### Available data
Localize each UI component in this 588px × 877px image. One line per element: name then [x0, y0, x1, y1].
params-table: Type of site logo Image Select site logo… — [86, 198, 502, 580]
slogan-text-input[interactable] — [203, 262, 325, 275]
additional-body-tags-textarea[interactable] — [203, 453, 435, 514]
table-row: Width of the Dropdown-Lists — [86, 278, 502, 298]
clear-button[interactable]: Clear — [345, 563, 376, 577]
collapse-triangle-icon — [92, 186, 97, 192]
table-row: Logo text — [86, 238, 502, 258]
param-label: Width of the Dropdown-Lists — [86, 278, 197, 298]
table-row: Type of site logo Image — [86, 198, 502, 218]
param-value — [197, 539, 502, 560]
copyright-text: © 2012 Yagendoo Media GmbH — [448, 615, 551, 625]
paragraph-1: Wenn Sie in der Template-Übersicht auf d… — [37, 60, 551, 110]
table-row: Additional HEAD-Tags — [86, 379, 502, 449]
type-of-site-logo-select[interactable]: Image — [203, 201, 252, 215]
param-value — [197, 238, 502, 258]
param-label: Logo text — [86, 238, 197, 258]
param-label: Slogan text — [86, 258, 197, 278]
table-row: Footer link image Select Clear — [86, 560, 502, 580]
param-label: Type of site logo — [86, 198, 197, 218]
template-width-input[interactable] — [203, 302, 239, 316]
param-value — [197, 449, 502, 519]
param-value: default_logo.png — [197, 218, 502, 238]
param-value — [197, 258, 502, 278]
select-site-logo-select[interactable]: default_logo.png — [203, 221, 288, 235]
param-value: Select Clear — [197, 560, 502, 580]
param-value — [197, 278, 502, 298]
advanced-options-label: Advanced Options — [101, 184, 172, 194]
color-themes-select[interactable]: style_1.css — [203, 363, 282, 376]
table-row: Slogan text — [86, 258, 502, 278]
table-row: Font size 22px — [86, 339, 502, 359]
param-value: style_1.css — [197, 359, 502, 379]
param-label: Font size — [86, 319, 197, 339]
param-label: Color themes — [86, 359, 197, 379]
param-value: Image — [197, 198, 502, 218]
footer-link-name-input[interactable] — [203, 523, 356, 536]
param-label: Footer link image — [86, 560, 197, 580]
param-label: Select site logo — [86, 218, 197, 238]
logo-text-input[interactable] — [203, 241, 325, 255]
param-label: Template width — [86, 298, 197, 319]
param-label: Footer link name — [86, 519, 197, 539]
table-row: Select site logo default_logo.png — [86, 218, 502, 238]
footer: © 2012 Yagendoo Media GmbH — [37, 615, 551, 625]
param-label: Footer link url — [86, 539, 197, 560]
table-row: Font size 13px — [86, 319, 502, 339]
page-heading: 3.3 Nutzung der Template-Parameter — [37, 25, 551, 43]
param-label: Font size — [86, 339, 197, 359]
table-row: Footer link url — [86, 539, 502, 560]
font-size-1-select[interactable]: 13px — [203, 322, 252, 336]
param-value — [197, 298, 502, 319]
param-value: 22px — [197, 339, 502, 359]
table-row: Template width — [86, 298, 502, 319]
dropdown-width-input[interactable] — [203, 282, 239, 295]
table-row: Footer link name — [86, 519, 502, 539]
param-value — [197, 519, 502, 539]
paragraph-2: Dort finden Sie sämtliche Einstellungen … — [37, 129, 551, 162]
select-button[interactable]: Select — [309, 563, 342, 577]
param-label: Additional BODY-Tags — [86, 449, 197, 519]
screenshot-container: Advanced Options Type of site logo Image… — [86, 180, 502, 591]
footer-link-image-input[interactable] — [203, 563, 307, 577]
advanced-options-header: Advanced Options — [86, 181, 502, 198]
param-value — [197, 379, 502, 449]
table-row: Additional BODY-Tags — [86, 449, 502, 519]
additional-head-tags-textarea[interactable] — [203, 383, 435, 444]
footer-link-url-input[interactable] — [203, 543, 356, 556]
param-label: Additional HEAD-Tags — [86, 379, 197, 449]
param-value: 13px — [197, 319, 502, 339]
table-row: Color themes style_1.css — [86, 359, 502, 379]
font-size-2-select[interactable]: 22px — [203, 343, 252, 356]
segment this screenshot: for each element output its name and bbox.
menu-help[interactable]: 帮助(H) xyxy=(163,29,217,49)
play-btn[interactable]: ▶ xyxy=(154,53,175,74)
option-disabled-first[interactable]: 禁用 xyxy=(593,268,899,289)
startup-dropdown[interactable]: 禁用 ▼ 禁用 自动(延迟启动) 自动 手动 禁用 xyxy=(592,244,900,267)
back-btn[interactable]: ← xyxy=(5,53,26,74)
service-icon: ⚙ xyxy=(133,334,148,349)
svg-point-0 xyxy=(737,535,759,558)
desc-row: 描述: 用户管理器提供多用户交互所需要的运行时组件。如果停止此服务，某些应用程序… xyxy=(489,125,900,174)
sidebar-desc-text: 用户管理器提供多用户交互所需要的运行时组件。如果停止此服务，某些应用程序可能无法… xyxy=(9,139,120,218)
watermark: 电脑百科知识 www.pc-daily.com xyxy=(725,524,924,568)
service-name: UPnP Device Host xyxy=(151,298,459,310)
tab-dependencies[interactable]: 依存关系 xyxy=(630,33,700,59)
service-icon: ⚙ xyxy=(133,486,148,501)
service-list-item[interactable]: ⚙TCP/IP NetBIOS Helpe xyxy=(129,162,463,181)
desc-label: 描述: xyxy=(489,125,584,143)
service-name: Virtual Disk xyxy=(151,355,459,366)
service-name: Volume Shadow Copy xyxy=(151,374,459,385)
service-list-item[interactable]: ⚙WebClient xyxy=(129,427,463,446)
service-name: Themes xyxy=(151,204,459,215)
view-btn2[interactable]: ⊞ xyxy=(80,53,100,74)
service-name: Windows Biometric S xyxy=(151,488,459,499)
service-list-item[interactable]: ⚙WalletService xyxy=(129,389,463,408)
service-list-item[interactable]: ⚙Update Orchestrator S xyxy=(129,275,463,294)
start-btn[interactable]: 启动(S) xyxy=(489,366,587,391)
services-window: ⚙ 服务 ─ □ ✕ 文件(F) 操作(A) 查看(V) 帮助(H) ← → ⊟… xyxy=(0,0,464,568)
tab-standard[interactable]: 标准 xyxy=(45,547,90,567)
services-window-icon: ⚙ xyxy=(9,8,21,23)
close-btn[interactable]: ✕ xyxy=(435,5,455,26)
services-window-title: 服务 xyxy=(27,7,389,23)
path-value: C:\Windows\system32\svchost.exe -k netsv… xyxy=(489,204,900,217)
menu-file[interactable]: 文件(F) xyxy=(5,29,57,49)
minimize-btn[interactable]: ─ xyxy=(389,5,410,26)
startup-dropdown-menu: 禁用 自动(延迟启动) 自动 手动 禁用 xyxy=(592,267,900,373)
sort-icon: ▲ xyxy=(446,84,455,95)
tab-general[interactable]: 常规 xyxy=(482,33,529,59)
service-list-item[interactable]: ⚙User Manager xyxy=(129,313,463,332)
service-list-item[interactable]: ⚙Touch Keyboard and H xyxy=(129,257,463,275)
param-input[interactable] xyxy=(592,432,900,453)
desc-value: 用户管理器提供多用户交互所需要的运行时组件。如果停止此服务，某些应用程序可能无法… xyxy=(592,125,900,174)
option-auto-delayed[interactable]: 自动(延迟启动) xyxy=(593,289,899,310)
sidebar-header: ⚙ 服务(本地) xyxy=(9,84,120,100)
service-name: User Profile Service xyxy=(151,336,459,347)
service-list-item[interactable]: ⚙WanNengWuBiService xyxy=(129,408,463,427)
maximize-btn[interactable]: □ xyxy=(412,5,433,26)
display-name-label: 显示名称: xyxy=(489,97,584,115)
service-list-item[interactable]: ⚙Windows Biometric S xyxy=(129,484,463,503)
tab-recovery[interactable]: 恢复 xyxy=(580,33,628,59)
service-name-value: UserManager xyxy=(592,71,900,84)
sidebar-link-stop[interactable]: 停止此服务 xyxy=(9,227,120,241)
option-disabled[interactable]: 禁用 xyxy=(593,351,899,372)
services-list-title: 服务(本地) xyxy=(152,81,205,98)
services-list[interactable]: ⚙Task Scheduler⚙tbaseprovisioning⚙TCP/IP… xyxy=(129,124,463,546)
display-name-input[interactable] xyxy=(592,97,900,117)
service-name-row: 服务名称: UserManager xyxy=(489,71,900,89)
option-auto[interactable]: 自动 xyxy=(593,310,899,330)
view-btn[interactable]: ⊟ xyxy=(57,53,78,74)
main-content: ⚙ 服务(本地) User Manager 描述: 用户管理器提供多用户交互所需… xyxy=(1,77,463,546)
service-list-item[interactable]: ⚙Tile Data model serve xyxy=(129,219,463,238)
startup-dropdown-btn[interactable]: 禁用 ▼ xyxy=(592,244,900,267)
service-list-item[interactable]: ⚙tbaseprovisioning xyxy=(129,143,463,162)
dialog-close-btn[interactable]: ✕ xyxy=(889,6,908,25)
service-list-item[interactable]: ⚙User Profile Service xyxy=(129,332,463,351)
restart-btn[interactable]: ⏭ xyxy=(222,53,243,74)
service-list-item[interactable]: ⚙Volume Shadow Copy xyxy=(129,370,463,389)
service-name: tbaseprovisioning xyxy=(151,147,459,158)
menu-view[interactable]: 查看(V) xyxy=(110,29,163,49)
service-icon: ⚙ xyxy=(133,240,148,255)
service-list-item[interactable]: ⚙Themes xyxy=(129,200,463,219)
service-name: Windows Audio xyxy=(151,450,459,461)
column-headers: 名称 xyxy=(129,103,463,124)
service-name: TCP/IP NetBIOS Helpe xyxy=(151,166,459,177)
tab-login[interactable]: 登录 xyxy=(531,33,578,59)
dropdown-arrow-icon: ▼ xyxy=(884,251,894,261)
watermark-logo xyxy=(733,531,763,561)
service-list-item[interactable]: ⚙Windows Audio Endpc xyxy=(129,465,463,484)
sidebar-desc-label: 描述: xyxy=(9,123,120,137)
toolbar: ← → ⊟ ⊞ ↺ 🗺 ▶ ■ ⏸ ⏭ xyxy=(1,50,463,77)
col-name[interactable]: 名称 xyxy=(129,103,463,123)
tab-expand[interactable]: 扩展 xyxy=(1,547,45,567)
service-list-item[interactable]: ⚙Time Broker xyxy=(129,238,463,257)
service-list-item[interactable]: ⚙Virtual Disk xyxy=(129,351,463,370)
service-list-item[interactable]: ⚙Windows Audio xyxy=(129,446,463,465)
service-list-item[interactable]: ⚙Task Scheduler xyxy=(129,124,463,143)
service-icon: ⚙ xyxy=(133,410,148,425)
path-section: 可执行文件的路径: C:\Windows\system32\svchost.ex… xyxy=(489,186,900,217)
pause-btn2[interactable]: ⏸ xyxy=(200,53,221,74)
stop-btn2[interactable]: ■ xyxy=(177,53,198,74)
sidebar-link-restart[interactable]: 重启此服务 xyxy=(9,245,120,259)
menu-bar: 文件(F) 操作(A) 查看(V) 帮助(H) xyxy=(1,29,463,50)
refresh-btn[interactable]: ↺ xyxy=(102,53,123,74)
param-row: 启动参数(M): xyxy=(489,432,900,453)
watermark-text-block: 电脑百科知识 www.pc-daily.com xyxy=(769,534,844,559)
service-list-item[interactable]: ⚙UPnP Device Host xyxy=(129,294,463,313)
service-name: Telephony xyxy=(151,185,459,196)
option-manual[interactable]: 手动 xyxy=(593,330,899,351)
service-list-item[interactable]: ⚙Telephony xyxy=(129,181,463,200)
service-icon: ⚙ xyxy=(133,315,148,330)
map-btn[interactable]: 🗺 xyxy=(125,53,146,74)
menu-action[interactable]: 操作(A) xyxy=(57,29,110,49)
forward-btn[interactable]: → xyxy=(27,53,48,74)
######
Goal of the exercise: Check each line above for the string "Device" and copy those that have it.

Response below:
service-name: UPnP Device Host xyxy=(151,298,459,310)
service-list-item[interactable]: ⚙UPnP Device Host xyxy=(129,294,463,313)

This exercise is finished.